Consider the $L^2([-1,1])$ function space with the follwoing inner product:
$$\langle u(x),v(x)\rangle =\int_{-1}^{1} u(x)\bar{v}(x) dx$$
Rodrigues's Polynomials in $[-1,1]$ are defined as:
$$R_n(x)=\frac{d^n}{dx^n} \left(x^2-1\right)^n $$
I pretend to determinate $||R_n(x)||^2=\langle R_n(x),R_n(x)\rangle$.
There's a tip for this exercise:
$$\int_{0}^{\frac{\pi}{2}} \cos(\theta)^{2n+1} d\theta=\frac{\left(2^nn!\right)^2}{(2n+1)!}$$
So, I started to solve $\frac{d^n}{dx^n} \left(x^2-1\right)^n$ and I realized that this function has the following form:
$$R_n(x)=\sum_{k=1}^n c_k(x^2-1)^k$$
I noticed that finding an expression for the coefficients $c_k$ was too much difficult, so maybe using this form couldn't help.
I tried to understand where I should use my tip. I think it could be useful when making a change of variable $x\to \cos(\theta)$, just because $-1<\cos(\theta)<1$ for $\theta\in[0,\pi]$ and the integral limits for the inner product are $-1$ and $1$.

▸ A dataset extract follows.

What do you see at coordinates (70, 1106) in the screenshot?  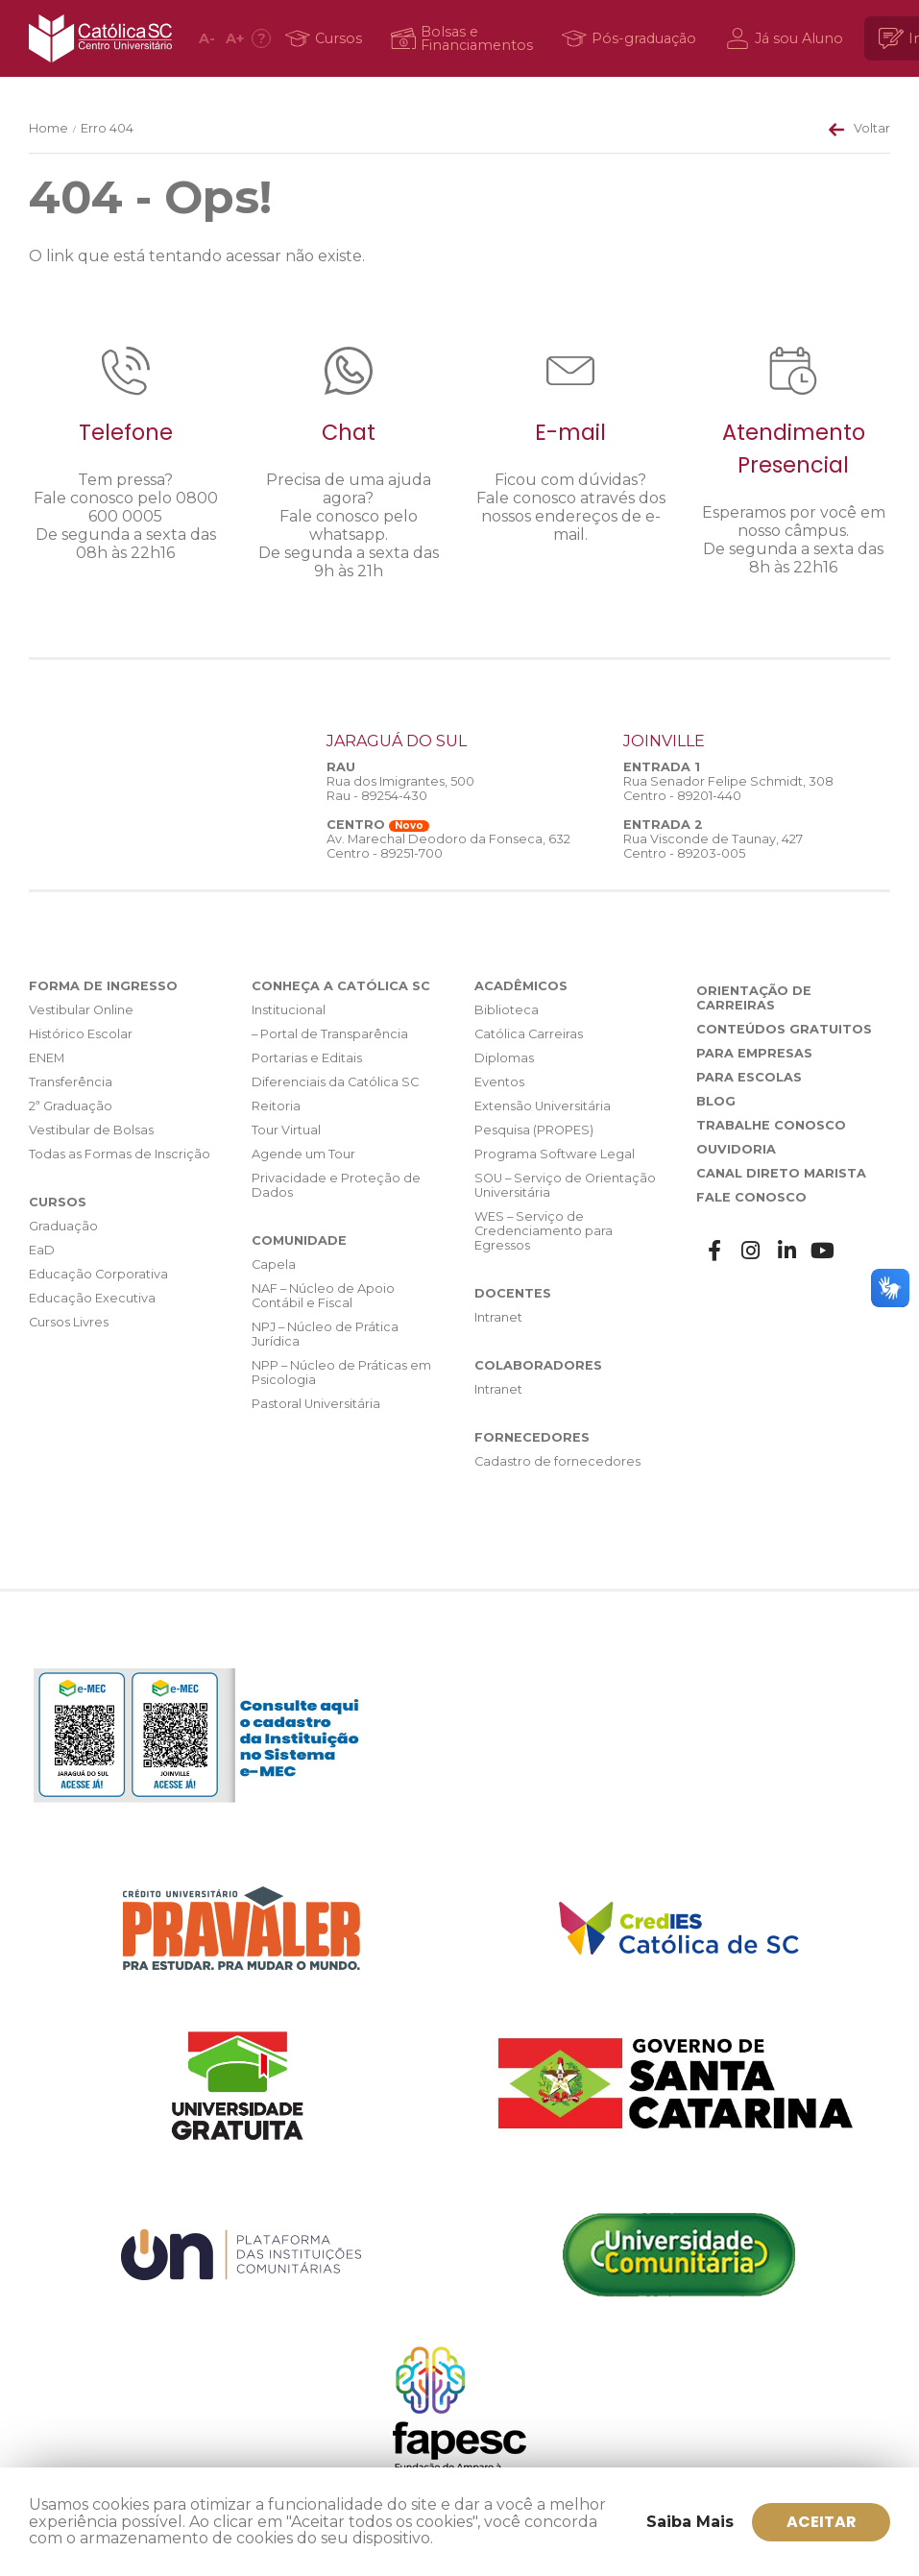 I see `2ª Graduação` at bounding box center [70, 1106].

But I couldn't solve this problem.
Using repeated integration by parts we have:
$$ \int_{-1}^{1}R_n(x)^2\,dx = (-1)^n \int_{-1}^{1}(x^2-1)^n\cdot \frac{d^{2n}}{dx^{2n}}(x^2-1)^n\,dx = (2n)!\int_{-1}^{1}(1-x^2)^n\,dx$$ and by setting $x=\sin\theta$ in the last integral we just have to apply the given tip.